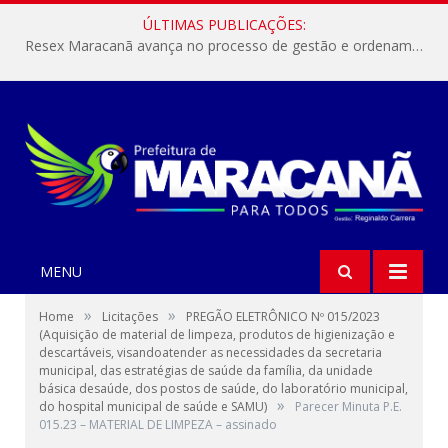
ÚLTIMAS PUBLICAÇÕES:
Resex Maracanã avança no processo de gestão e ordenamento do turismo em nossas áreas protegidas.
MENU
»
»
Home
Licitações
PREGÃO ELETRÔNICO Nº 015/2023
(Aquisição de material de limpeza, produtos de higienização e
descartáveis, visandoatender as necessidades da secretaria
municipal, das estratégias de saúde da família, da unidade
básica desaúde, dos postos de saúde, do laboratório municipal,
»
do hospital municipal de saúde e SAMU)
Parecer Minuta P.E.
015.23 – MATERIAL DE LIMPEZA – assinado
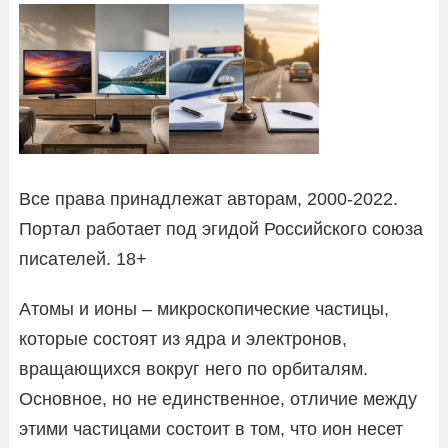
Все права принадлежат авторам, 2000-2022.
Портал работает под эгидой Российского союза
писателей. 18+
Атомы и ионы – микроскопические частицы,
которые состоят из ядра и электронов,
вращающихся вокруг него по орбиталям.
Основное, но не единственное, отличие между
этими частицами состоит в том, что ион несет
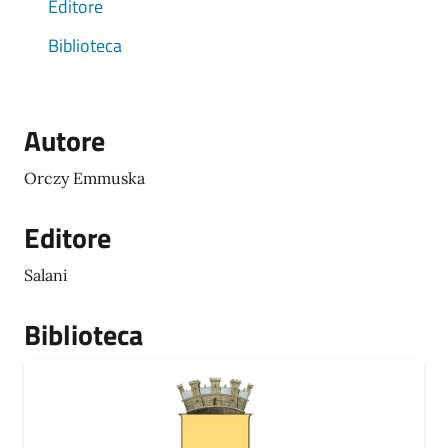
Editore
Biblioteca
Autore
Orczy Emmuska
Editore
Salani
Biblioteca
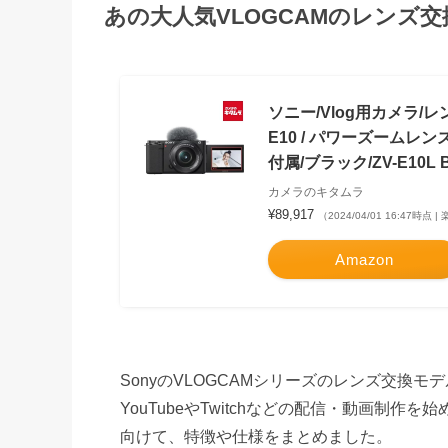
あの大人気VLOGCAMのレンズ交換
ソニー/Vlog用カメラ/レ
E10 / パワーズームレン
付属/ブラック/ZV-E10L 
カメラのキタムラ
¥89,917
（2024/04/01 16:47時点
Amazon
SonyのVLOGCAMシリーズのレンズ交換
YouTubeやTwitchなどの配信・動画制
向けて、特徴や仕様をまとめました。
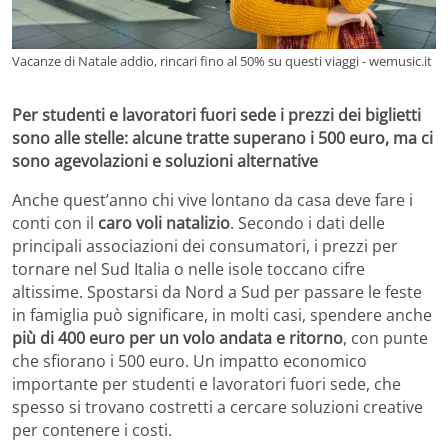
Vacanze di Natale addio, rincari fino al 50% su questi viaggi - wemusic.it
Per studenti e lavoratori fuori sede i prezzi dei biglietti
sono alle stelle: alcune tratte superano i 500 euro, ma ci
sono agevolazioni e soluzioni alternative
Anche quest’anno chi vive lontano da casa deve fare i
conti con il
caro voli natalizio
. Secondo i dati delle
principali associazioni dei consumatori, i prezzi per
tornare nel Sud Italia o nelle isole toccano cifre
altissime. Spostarsi da Nord a Sud per passare le feste
in famiglia può significare, in molti casi, spendere anche
più di 400 euro per un volo andata e ritorno
, con punte
che sfiorano i 500 euro. Un impatto economico
importante per studenti e lavoratori fuori sede, che
spesso si trovano costretti a cercare soluzioni creative
per contenere i costi.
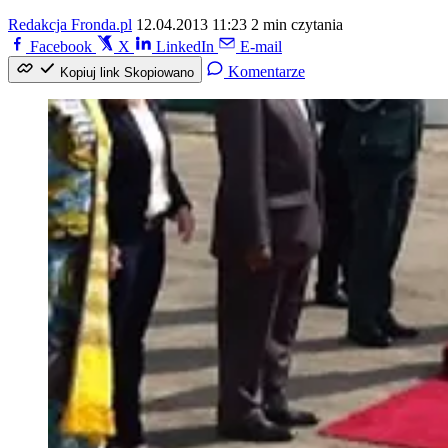
Redakcja Fronda.pl
12.04.2013 11:23
2 min czytania
Facebook
X
LinkedIn
E-mail
Komentarze
Kopiuj link
Skopiowano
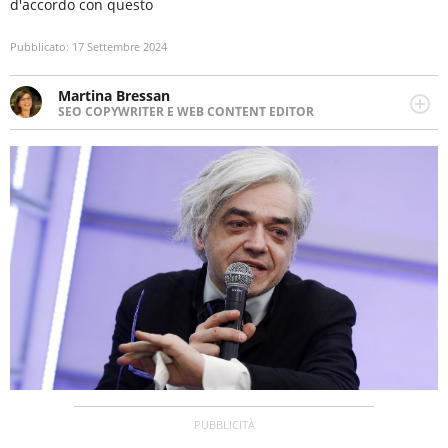
d'accordo con questo
Pubblicato:
17 Settembre 2024
Martina Bressan
SEO COPYWRITER E WEB CONTENT EDITOR
Appassionata di viaggi, di trail running e di yoga, ama
scoprire nuovi posti e nuove culture. Curiosa,
determinata e intraprendente adora leggere ma
soprattutto scrivere.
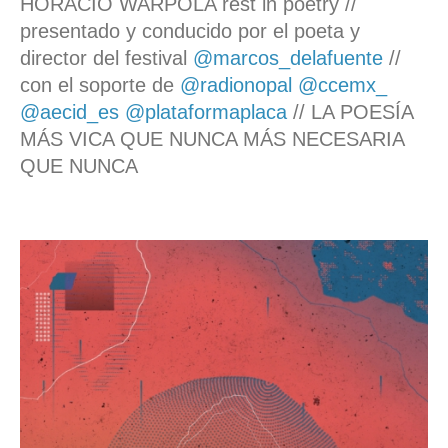
HORACIO WARPOLA rest in poetry //
presentado y conducido por el poeta y
director del festival
@marcos_delafuente
//
con el soporte de
@radionopal
@ccemx_
@aecid_es
@plataformaplaca
// LA POESÍA
MÁS VICA QUE NUNCA MÁS NECESARIA
QUE NUNCA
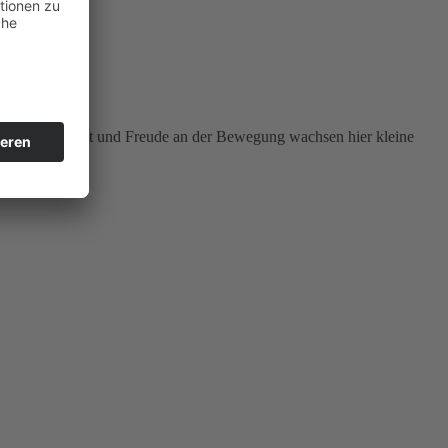
Herz, Kreativität und Freude an der Bewegung wachsen hier kleine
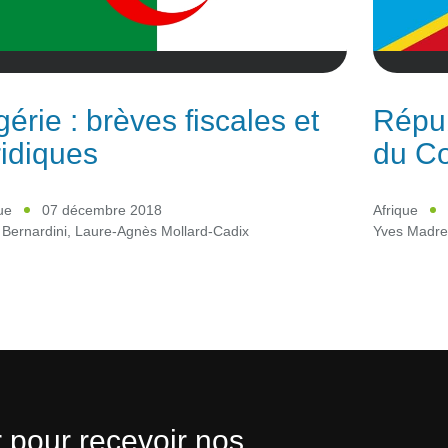
gérie : brèves fiscales et
Répu
ridiques
du Co
ue
07 décembre 2018
Afrique
Bernardini
,
Laure-Agnès Mollard-Cadix
Yves Madr
 pour recevoir nos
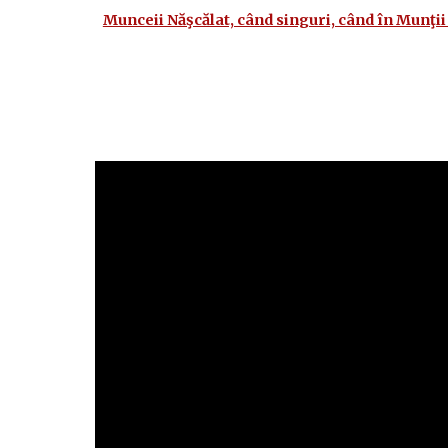
Munceii Năşcălat, când singuri, când în Munţi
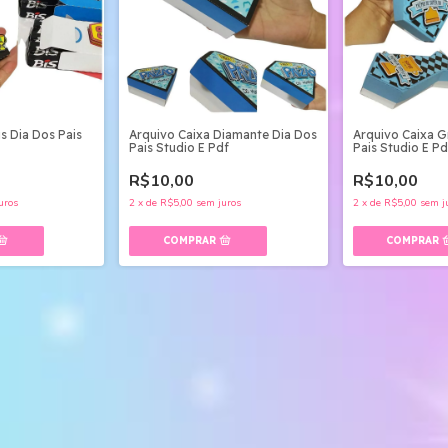
s Dia Dos Pais
Arquivo Caixa Diamante Dia Dos
Arquivo Caixa G
Pais Studio E Pdf
Pais Studio E Pd
R$10,00
R$10,00
uros
2
x
de
R$5,00
sem juros
2
x
de
R$5,00
sem j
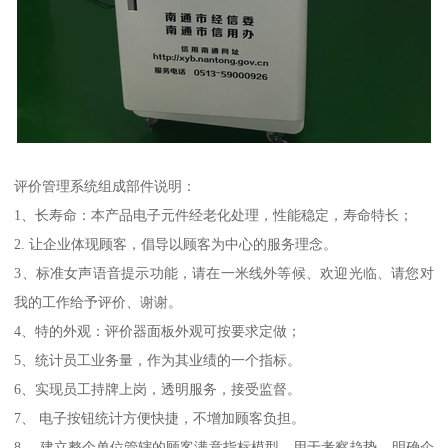
评价管理系统组成部件说明：
1、长寿命：本产品电子元件经老化处理，性能稳定，寿命特长；
2. 让企业体现顾客，倡导以顾客为中心的服务理念。
3、标准女声语音提示功能，请在一米线外等候、欢迎光临、请您对
我的工作给予评价、谢谢。
4、特的外观：评价器面板外观可按要求定做；
5、统计员工业务量，作为其业绩的一个指标。
6、实现员工持牌上岗，透明服务，接受监督。
7、 电子按钮统计方便快捷，不增加顾客负担。
8、 建立整个单位管辖的顾客满意指标模型，用于考察趋势，明确企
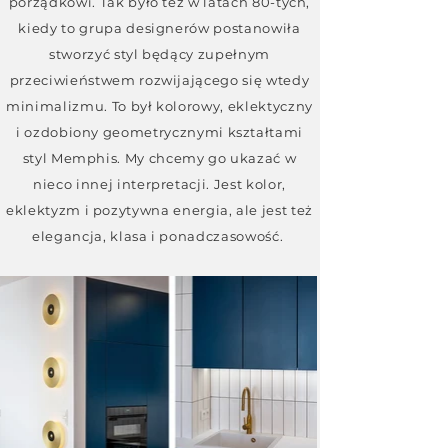
porządkowi. Tak było też w latach 80-tych,
kiedy to grupa designerów postanowiła
stworzyć styl będący zupełnym
przeciwieństwem rozwijającego się wtedy
minimalizmu. To był kolorowy, eklektyczny
i ozdobiony geometrycznymi kształtami
styl Memphis. My chcemy go ukazać w
nieco innej interpretacji. Jest kolor,
eklektyzm i pozytywna energia, ale jest też
elegancja, klasa i ponadczasowość.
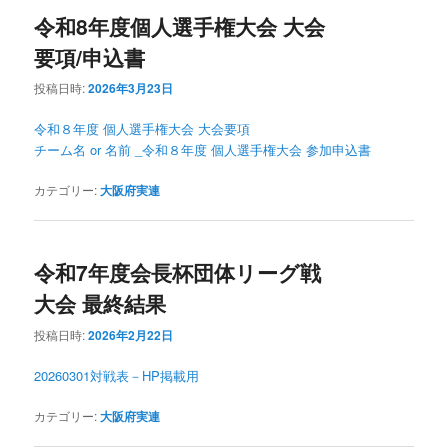
令和8年度個人選手権大会 大会
要項/申込書
投稿日時:
2026年3月23日
令和８年度 個人選手権大会 大会要項
チーム名 or 名前 _令和８年度 個人選手権大会 参加申込書
カテゴリー:
大阪府実連
令和7年度会長杯団体リーグ戦
大会 最終結果
投稿日時:
2026年2月22日
20260301対戦表－HP掲載用
カテゴリー:
大阪府実連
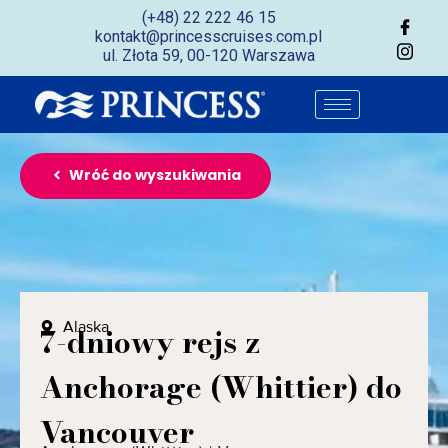
(+48) 22 222 46 15
kontakt@princesscruises.com.pl
ul. Złota 59, 00-120 Warszawa
Wróć do wyszukiwania
Alaska
7-dniowy rejs z
Anchorage (Whittier) do
Vancouver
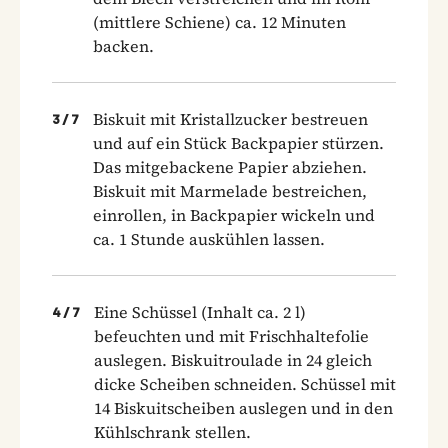
(mittlere Schiene) ca. 12 Minuten
backen.
Biskuit mit Kristallzucker bestreuen
3
/
7
und auf ein Stück Backpapier stürzen.
Das mitgebackene Papier abziehen.
Biskuit mit Marmelade bestreichen,
einrollen, in Backpapier wickeln und
ca. 1 Stunde auskühlen lassen.
Eine Schüssel (Inhalt ca. 2 l)
4
/
7
befeuchten und mit Frischhaltefolie
auslegen. Biskuitroulade in 24 gleich
dicke Scheiben schneiden. Schüssel mit
14 Biskuitscheiben auslegen und in den
Kühlschrank stellen.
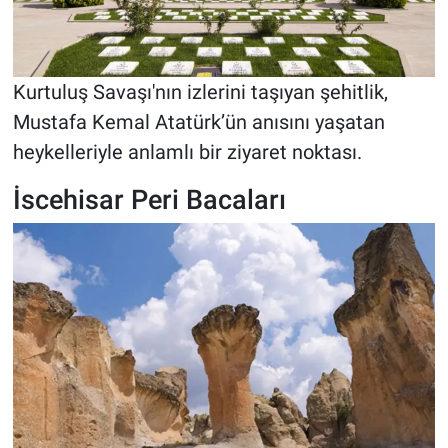
Kurtuluş Savaşı'nın izlerini taşıyan şehitlik,
Mustafa Kemal Atatürk’ün anısını yaşatan
heykelleriyle anlamlı bir ziyaret noktası.
İscehisar Peri Bacaları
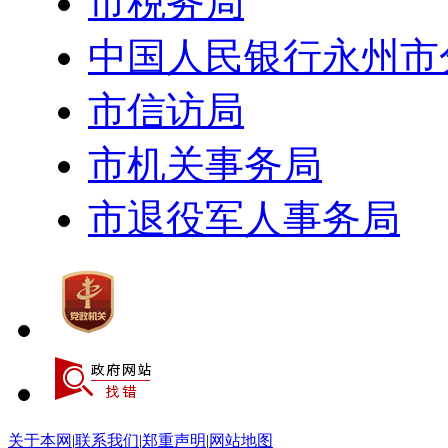
市税务局
中国人民银行永州市
市信访局
市机关事务局
市退役军人事务局
关于本网
|
联系我们
|
郑重声明
|
网站地图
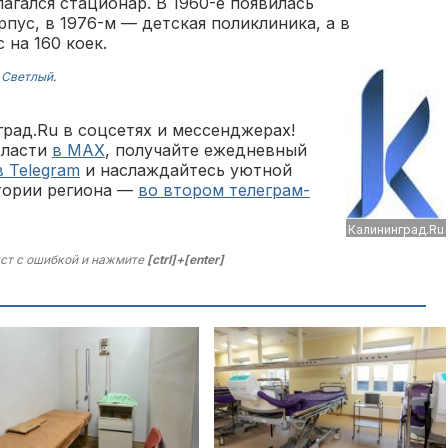
агался стационар. В 1960-е появилась
пус, в 1976-м — детская поликлиника, а в
 на 160 коек.
,
Светлый
.
рад.Ru в соцсетях и мессенджерах!
бласти
в MAX
, получайте ежедневный
в Telegram
и наслаждайтесь уютной
тории региона —
во втором телеграм-
Калининград.Ru
ст с ошибкой и нажмите
[ctrl]+[enter]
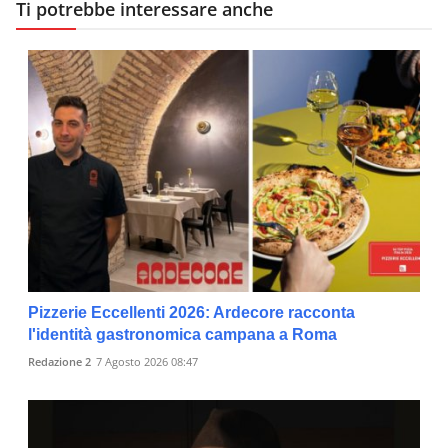
Ti potrebbe interessare anche
Pizzerie Eccellenti 2026: Ardecore racconta
l'identità gastronomica campana a Roma
Redazione 2
7 Agosto 2026 08:47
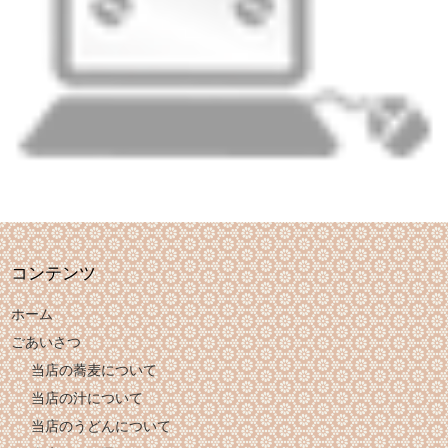
コンテンツ
ホーム
ごあいさつ
当店の蕎麦について
当店の汁について
当店のうどんについて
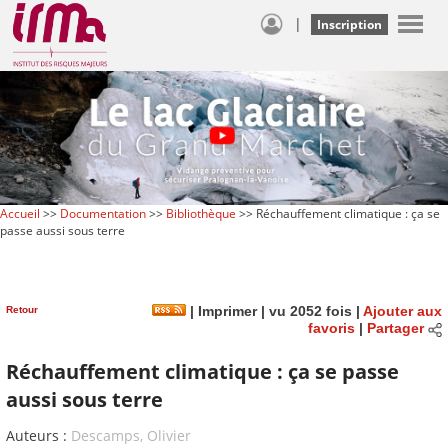
|
Inscription
Accueil
>>
Documentation
>>
Bibliothèque
>> Réchauffement climatique : ça se
passe aussi sous terre
Retour
|
Imprimer
| vu 2052 fois |
Ajouter aux
favoris
|
Partager
Réchauffement climatique : ça se passe
aussi sous terre
Auteurs :
Descamps, Olivier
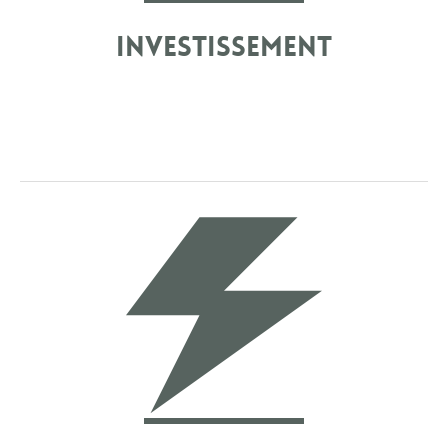
Investissement
FAIRE D’UNE SEULE JOURNÉE, DES SOUVENIRS
POUR L’ÉTERNITÉ, C’EST UN BEAU MÉTIER QUE
J’EXERCE AVEC PASSION.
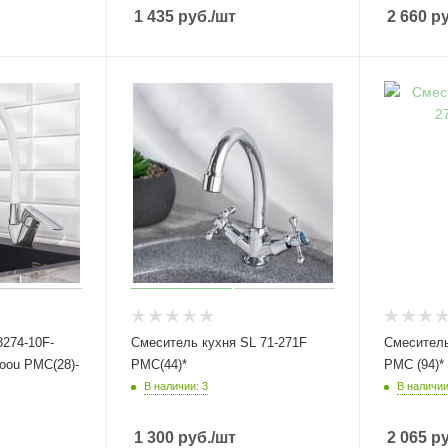
1 435
руб.
/шт
2 660
ру
274-10F-
Смеситель кухня SL 71-271F
Смеситель
oou РМС(28)-
РМС(44)*
РМС (94)*
В наличии: 3
В наличии
1 300
руб.
/шт
2 065
ру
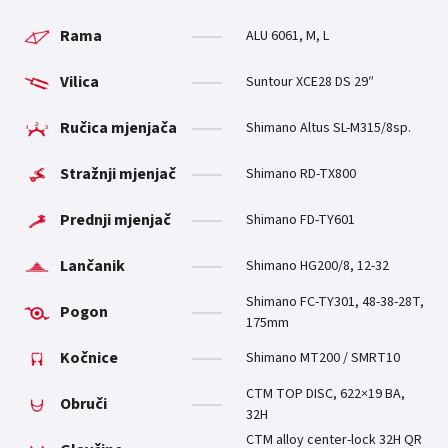
Rama
ALU 6061, M, L
Vilica
Suntour XCE28 DS 29″
Ručica mjenjača
Shimano Altus SL-M315/8sp.
Stražnji mjenjač
Shimano RD-TX800
Prednji mjenjač
Shimano FD-TY601
Lančanik
Shimano HG200/8, 12-32
Shimano FC-TY301, 48-38-28T,
Pogon
175mm
Kočnice
Shimano MT200 / SMRT10
CTM TOP DISC, 622×19 BA,
Obruči
32H
CTM alloy center-lock 32H QR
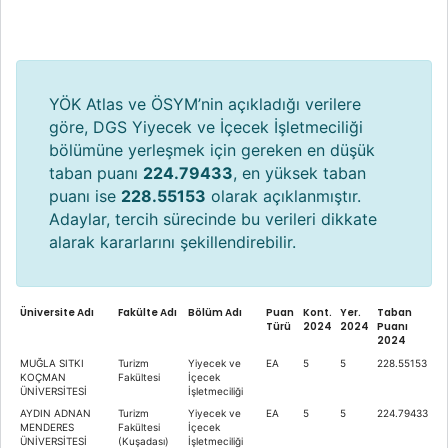
YÖK Atlas ve ÖSYM’nin açıkladığı verilere
göre, DGS Yiyecek ve İçecek İşletmeciliği
bölümüne yerleşmek için gereken en düşük
taban puanı
224.79433
, en yüksek taban
puanı ise
228.55153
olarak açıklanmıştır.
Adaylar, tercih sürecinde bu verileri dikkate
alarak kararlarını şekillendirebilir.
Üniversite Adı
Fakülte Adı
Bölüm Adı
Puan
Kont.
Yer.
Taban
Türü
2024
2024
Puanı
2024
MUĞLA SITKI
Turizm
Yiyecek ve
EA
5
5
228.55153
KOÇMAN
Fakültesi
İçecek
ÜNİVERSİTESİ
İşletmeciliği
AYDIN ADNAN
Turizm
Yiyecek ve
EA
5
5
224.79433
MENDERES
Fakültesi
İçecek
ÜNİVERSİTESİ
(Kuşadası)
İşletmeciliği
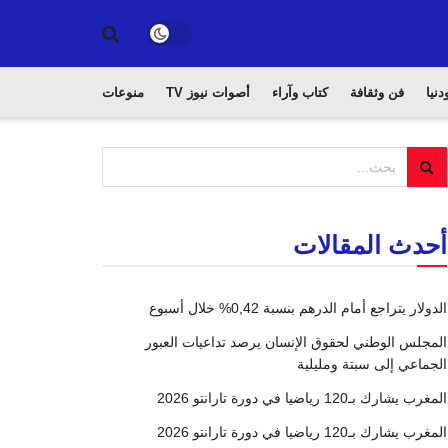
دنيا
فن وثقافة
كتاب وآراء
أصوات نيوز TV
منوعات
أحدث المقالات
الدولار يتراجع أمام الدرهم بنسبة 0,42% خلال أسبوع
المجلس الوطني لحقوق الإنسان يرصد تداعيات العبور
الجماعي إلى سبتة ومليلية
المغرب يشارك بـ120 رياضيا في دورة تارانتو 2026
المغرب يشارك بـ120 رياضيا في دورة تارانتو 2026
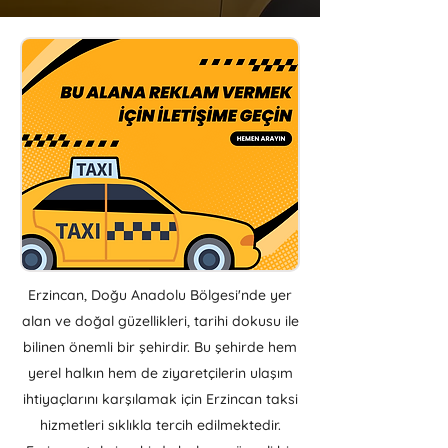
Erzincan, Doğu Anadolu Bölgesi'nde yer
alan ve doğal güzellikleri, tarihi dokusu ile
bilinen önemli bir şehirdir. Bu şehirde hem
yerel halkın hem de ziyaretçilerin ulaşım
ihtiyaçlarını karşılamak için Erzincan taksi
hizmetleri sıklıkla tercih edilmektedir.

● ● ● ●

▸ **What is required**: Taking the entries above, copy word for word the lines from the one with "Eine Schüssel (Inhalt ca. 2 l)" up to and including the one with "göre, DGS Yiyecek ve İçecek İşletmeciliği", without any picture.

▸ **Response**:
Eine Schüssel (Inhalt ca. 2 l)
4
/
7
befeuchten und mit Frischhaltefolie
auslegen. Biskuitroulade in 24 gleich
dicke Scheiben schneiden. Schüssel mit
14 Biskuitscheiben auslegen und in den
Kühlschrank stellen.
Kurtuluş Savaşı'nın izlerini taşıyan şehitlik,
Mustafa Kemal Atatürk’ün anısını yaşatan
heykelleriyle anlamlı bir ziyaret noktası.
İscehisar Peri Bacaları
市税务局
中国人民银行永州市
市信访局
市机关事务局
市退役军人事务局
关于本网
|
联系我们
|
郑重声明
|
网站地图
агался стационар. В 1960-е появилась
пус, в 1976-м — детская поликлиника, а в
 на 160 коек.
,
Светлый
.
рад.Ru в соцсетях и мессенджерах!
бласти
в MAX
, получайте ежедневный
в Telegram
и наслаждайтесь уютной
тории региона —
во втором телеграм-
Калининград.Ru
ст с ошибкой и нажмите
[ctrl]+[enter]
Ti potrebbe interessare anche
Pizzerie Eccellenti 2026: Ardecore racconta
l'identità gastronomica campana a Roma
Redazione 2
7 Agosto 2026 08:47
コンテンツ
ホーム
ごあいさつ
当店の蕎麦について
当店の汁について
当店のうどんについて
|
Inscription
Accueil
>>
Documentation
>>
Bibliothèque
>> Réchauffement climatique : ça se
passe aussi sous terre
Retour
|
Imprimer
| vu 2052 fois |
Ajouter aux
favoris
|
Partager
Réchauffement climatique : ça se passe
aussi sous terre
Auteurs :
Descamps, Olivier
Investissement
FAIRE D’UNE SEULE JOURNÉE, DES SOUVENIRS
POUR L’ÉTERNITÉ, C’EST UN BEAU MÉTIER QUE
J’EXERCE AVEC PASSION.
1 435
руб.
/шт
2 660
ру
274-10F-
Смеситель кухня SL 71-271F
Смеситель
oou РМС(28)-
РМС(44)*
РМС (94)*
В наличии: 3
В наличии
1 300
руб.
/шт
2 065
ру
Rama
ALU 6061, M, L
Vilica
Suntour XCE28 DS 29″
Ručica mjenjača
Shimano Altus SL-M315/8sp.
Stražnji mjenjač
Shimano RD-TX800
Prednji mjenjač
Shimano FD-TY601
Lančanik
Shimano HG200/8, 12-32
Shimano FC-TY301, 48-38-28T,
Pogon
175mm
Kočnice
Shimano MT200 / SMRT10
CTM TOP DISC, 622×19 BA,
Obruči
32H
CTM alloy center-lock 32H QR
YÖK Atlas ve ÖSYM’nin açıkladığı verilere
göre, DGS Yiyecek ve İçecek İşletmeciliği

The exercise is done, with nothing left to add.